▶ [Exercise aim]
Return exactly the lines of the records below, starting at the line that contains "Wrap output in" and ending at the line that contains "Segment regions of", with both of those lines kept.

──────── Data records

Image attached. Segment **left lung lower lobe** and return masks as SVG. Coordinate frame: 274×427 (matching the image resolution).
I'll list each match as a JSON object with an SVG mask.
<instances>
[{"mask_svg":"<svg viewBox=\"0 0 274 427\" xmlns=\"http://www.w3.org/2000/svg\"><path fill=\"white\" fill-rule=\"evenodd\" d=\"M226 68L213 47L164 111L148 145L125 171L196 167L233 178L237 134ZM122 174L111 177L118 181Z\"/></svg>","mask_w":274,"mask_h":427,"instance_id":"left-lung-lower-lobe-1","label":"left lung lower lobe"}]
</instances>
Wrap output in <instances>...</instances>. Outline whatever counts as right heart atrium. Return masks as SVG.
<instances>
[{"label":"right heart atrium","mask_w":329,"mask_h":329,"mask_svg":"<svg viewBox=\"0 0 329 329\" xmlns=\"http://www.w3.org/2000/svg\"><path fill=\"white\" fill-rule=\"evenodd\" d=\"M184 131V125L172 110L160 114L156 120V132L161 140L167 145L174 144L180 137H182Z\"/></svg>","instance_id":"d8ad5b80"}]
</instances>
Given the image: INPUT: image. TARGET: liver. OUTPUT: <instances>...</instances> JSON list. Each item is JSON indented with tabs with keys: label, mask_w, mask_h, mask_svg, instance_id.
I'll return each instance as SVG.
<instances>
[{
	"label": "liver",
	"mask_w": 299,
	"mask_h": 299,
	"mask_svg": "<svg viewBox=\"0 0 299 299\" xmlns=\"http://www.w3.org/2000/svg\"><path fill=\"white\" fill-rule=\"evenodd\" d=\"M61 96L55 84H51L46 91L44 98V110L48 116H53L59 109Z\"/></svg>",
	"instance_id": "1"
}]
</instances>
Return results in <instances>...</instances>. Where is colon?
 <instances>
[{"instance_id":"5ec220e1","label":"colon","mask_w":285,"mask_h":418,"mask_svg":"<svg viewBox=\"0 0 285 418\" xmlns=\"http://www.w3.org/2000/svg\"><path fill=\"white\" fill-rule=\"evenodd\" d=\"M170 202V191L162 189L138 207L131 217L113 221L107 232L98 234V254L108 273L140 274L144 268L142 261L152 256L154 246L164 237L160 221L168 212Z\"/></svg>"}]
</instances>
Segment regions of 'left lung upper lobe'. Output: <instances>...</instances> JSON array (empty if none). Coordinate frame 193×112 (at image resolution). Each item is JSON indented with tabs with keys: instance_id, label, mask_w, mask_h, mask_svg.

────────────────
──────── Data records

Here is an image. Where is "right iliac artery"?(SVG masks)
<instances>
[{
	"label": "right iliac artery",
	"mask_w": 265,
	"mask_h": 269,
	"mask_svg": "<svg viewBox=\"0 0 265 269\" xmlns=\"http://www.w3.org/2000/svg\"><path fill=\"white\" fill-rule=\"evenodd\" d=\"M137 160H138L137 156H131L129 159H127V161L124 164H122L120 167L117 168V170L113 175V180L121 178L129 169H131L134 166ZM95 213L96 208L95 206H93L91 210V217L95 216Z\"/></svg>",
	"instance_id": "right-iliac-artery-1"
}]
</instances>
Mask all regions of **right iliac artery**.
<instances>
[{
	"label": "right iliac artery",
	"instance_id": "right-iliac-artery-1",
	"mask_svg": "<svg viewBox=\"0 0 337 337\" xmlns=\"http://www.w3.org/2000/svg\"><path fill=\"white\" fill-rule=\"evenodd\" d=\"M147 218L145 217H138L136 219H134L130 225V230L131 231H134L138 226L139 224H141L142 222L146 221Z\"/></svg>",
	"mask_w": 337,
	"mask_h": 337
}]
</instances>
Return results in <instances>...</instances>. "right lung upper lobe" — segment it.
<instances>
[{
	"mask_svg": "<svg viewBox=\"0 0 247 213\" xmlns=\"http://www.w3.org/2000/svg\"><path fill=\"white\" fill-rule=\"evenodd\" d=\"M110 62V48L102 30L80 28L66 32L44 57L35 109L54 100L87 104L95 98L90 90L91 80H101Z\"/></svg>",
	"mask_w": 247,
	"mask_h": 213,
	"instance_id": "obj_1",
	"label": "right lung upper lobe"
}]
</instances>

────────────────

▶ [Solution]
Wrap output in <instances>...</instances>. Outline whatever counts as right heart atrium. Return masks as SVG.
<instances>
[{"label":"right heart atrium","mask_w":329,"mask_h":329,"mask_svg":"<svg viewBox=\"0 0 329 329\" xmlns=\"http://www.w3.org/2000/svg\"><path fill=\"white\" fill-rule=\"evenodd\" d=\"M184 131V125L172 110L160 114L156 120V132L161 140L167 145L174 144L180 137H182Z\"/></svg>","instance_id":"d8ad5b80"}]
</instances>
Given the image: INPUT: image. TARGET: liver. OUTPUT: <instances>...</instances> JSON list. Each item is JSON indented with tabs with keys: label, mask_w, mask_h, mask_svg, instance_id.
I'll return each instance as SVG.
<instances>
[{
	"label": "liver",
	"mask_w": 299,
	"mask_h": 299,
	"mask_svg": "<svg viewBox=\"0 0 299 299\" xmlns=\"http://www.w3.org/2000/svg\"><path fill=\"white\" fill-rule=\"evenodd\" d=\"M61 96L55 84H51L46 91L44 98V110L48 116H53L59 109Z\"/></svg>",
	"instance_id": "1"
}]
</instances>
Return results in <instances>...</instances>. Where is colon?
 <instances>
[{"instance_id":"5ec220e1","label":"colon","mask_w":285,"mask_h":418,"mask_svg":"<svg viewBox=\"0 0 285 418\" xmlns=\"http://www.w3.org/2000/svg\"><path fill=\"white\" fill-rule=\"evenodd\" d=\"M170 202V191L162 189L138 207L131 217L113 221L107 232L98 234V254L108 273L140 274L144 268L142 261L152 256L154 246L164 237L160 221L168 212Z\"/></svg>"}]
</instances>
Segment regions of 'left lung upper lobe'. Output: <instances>...</instances> JSON array (empty if none). Coordinate frame 193×112 (at image resolution). Each item is JSON indented with tabs with keys: instance_id, label, mask_w, mask_h, mask_svg.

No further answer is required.